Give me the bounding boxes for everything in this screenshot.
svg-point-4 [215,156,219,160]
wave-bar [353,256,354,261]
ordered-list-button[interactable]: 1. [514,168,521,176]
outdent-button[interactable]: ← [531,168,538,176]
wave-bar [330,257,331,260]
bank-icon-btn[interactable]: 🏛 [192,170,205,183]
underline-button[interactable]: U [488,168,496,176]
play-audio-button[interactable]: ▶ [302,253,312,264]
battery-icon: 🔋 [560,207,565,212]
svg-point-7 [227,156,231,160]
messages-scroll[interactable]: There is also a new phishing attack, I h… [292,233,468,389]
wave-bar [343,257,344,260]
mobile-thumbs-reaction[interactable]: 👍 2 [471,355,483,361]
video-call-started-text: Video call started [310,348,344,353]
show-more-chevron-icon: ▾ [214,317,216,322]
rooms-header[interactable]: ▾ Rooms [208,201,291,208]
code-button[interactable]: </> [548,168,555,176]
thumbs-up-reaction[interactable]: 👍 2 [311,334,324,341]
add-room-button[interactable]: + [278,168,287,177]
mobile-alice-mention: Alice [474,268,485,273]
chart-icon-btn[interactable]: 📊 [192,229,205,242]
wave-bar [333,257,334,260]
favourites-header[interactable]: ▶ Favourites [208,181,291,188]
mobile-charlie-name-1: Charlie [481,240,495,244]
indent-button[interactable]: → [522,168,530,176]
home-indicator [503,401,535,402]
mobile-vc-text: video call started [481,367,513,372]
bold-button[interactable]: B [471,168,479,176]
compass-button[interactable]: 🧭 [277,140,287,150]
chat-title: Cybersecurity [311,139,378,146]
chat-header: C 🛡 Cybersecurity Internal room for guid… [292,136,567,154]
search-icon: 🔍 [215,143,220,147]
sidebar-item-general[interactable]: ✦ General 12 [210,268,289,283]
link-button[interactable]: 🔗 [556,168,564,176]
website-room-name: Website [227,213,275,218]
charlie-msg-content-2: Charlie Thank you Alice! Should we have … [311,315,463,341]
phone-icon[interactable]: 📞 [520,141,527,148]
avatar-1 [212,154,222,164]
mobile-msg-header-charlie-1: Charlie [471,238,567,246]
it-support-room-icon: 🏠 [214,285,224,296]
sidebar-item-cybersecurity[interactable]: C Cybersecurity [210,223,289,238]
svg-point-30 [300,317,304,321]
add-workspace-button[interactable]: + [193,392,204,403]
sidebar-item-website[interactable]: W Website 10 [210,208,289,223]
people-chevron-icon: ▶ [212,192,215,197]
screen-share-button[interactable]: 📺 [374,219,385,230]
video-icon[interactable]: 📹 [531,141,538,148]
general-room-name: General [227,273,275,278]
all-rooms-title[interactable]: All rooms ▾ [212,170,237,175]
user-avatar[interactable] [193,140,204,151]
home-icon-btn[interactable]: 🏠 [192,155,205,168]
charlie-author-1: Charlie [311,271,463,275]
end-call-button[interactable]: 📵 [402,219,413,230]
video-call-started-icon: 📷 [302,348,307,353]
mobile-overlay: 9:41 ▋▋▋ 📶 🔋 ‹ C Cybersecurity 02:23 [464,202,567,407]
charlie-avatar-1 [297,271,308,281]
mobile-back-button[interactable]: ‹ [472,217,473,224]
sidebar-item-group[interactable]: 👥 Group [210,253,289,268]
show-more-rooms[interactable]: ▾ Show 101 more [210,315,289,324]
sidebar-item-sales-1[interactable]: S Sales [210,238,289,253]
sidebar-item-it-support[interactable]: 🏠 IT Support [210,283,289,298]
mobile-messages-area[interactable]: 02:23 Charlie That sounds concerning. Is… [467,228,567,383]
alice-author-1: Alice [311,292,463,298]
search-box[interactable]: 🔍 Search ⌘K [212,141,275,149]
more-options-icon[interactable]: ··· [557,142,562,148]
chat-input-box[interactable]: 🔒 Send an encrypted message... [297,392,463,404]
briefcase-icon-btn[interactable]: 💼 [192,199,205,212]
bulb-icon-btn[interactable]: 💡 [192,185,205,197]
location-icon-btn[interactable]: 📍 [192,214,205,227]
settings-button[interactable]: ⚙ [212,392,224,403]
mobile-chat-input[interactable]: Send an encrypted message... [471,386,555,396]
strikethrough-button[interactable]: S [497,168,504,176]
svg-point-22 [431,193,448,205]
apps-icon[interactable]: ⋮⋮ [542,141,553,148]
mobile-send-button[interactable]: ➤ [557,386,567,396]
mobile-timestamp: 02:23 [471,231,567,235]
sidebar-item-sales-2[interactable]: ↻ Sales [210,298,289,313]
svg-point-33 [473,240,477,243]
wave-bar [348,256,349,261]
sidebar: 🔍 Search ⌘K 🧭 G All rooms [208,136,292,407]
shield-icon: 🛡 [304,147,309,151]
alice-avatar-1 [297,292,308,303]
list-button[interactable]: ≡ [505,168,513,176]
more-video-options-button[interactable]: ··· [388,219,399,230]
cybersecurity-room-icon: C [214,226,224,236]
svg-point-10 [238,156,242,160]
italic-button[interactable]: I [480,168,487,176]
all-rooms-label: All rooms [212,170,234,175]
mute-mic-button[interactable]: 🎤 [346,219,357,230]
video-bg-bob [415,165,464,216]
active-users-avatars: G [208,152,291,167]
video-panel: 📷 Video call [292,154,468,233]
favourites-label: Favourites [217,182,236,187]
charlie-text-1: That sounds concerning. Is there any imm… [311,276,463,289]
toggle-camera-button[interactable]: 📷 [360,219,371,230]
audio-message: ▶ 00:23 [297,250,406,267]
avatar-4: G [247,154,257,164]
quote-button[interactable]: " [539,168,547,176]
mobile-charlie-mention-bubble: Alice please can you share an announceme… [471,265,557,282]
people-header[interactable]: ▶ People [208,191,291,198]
##########
● **Problem**
Scan the material for the string "chevron". Copy each line where it appears.

● **Solution**
show-more-chevron-icon: ▾ [214,317,216,322]
people-chevron-icon: ▶ [212,192,215,197]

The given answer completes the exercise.